Find every line below that contains the word "سفارش" and copy it out.

(Collected data entries)
________________________________________

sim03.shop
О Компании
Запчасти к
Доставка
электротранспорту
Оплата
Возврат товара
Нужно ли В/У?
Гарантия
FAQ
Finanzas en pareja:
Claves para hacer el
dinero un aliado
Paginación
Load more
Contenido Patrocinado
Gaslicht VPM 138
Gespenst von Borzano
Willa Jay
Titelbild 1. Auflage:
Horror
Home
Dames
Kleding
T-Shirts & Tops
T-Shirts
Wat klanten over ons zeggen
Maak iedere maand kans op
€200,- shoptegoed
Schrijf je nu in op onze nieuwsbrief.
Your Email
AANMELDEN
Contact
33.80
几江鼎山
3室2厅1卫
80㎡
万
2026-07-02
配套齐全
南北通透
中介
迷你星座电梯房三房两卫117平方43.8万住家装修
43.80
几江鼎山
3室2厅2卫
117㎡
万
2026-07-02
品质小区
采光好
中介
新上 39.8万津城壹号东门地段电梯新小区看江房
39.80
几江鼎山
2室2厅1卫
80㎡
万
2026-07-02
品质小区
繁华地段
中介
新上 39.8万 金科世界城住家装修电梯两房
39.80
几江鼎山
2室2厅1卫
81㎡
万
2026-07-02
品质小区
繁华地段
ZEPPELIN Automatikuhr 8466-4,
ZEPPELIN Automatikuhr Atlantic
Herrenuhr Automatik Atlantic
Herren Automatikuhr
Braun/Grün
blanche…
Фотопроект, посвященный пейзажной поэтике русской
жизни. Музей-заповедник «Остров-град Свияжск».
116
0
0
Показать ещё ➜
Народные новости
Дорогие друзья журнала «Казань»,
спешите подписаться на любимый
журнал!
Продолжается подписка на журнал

________________________________________

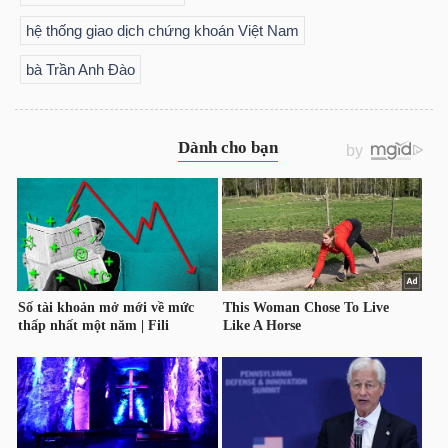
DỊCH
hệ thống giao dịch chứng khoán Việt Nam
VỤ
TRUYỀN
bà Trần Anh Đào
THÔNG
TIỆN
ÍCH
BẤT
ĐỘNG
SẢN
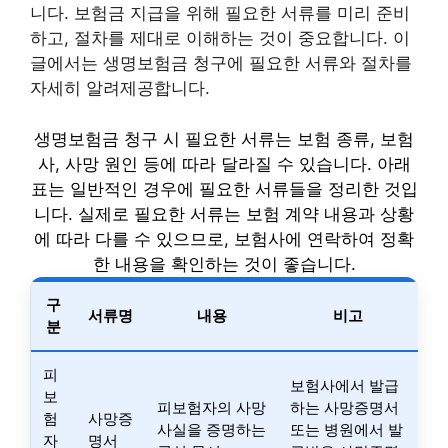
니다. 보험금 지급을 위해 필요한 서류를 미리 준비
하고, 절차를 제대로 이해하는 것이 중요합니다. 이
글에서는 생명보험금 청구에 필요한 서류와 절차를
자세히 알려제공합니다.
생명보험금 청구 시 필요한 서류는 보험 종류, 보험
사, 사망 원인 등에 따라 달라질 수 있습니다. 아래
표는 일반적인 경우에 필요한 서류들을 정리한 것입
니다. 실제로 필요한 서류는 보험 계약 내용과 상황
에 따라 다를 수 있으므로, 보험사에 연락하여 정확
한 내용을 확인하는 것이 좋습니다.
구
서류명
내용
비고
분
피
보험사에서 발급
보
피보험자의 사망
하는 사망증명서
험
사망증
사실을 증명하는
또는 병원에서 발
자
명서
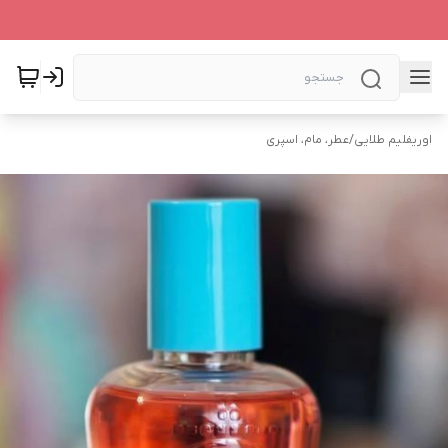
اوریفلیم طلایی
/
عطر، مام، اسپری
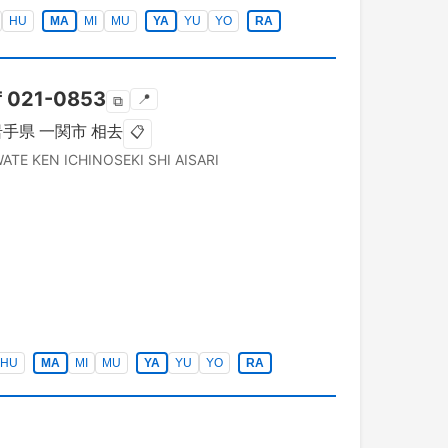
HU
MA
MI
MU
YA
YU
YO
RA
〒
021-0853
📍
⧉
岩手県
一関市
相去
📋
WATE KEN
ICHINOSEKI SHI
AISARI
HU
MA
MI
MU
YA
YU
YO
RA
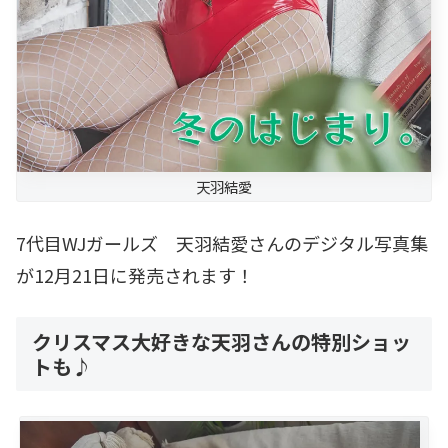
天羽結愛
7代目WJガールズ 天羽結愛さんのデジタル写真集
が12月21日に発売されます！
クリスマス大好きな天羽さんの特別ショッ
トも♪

________________________________________

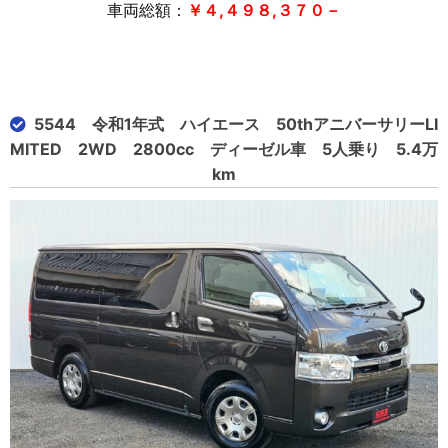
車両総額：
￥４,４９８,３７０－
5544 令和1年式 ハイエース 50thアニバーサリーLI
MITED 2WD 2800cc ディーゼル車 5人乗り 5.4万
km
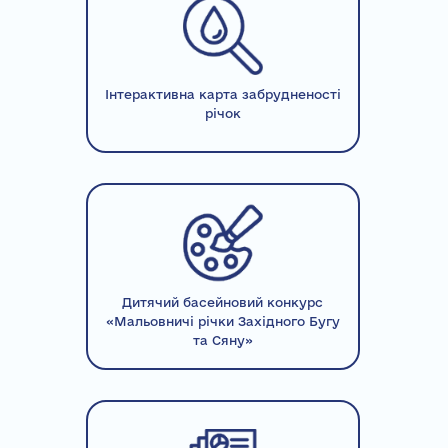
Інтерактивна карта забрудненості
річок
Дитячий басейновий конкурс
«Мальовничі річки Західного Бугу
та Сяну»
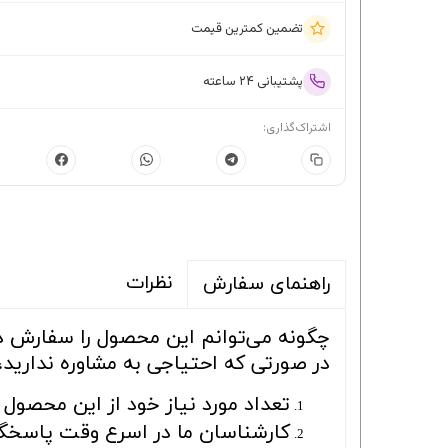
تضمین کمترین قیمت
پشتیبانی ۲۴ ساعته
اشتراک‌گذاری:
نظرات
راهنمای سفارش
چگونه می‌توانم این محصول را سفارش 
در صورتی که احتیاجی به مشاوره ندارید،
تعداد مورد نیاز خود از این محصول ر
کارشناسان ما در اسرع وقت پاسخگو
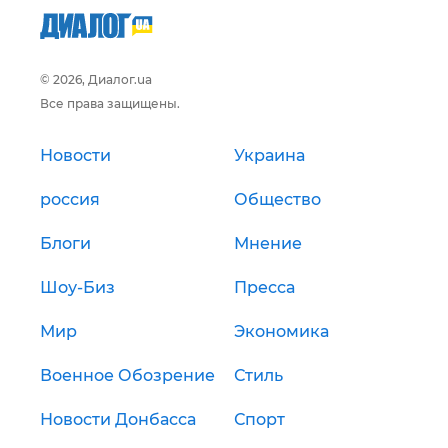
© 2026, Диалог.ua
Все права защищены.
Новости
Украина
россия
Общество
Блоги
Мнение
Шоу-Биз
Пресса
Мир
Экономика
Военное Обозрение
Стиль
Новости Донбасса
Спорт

________________________________________

» **Completed task**:
راهنمای سفارش
چگونه می‌توانم این محصول را سفارش 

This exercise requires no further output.